Leaving the pictures aside, return all of the data below exactly.
╭─ SUPPLIED INFORMATION
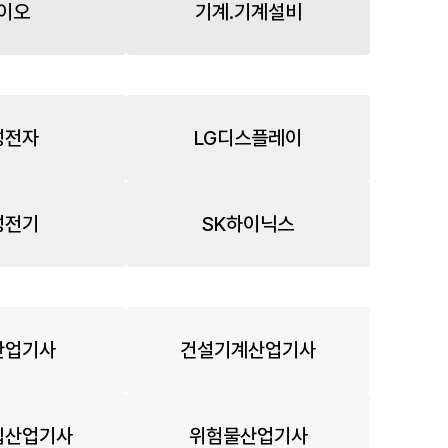
이오
기계.기계설비
성전자
LG디스플레이
성전기
SK하이닉스
산업기사
건설기계산업기사
립산업기사
위험물산업기사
╰─
§ **TASK RESPONSE**:
이오
기계.기계설비
성전자
LG디스플레이
성전기
SK하이닉스
산업기사
건설기계산업기사
립산업기사
위험물산업기사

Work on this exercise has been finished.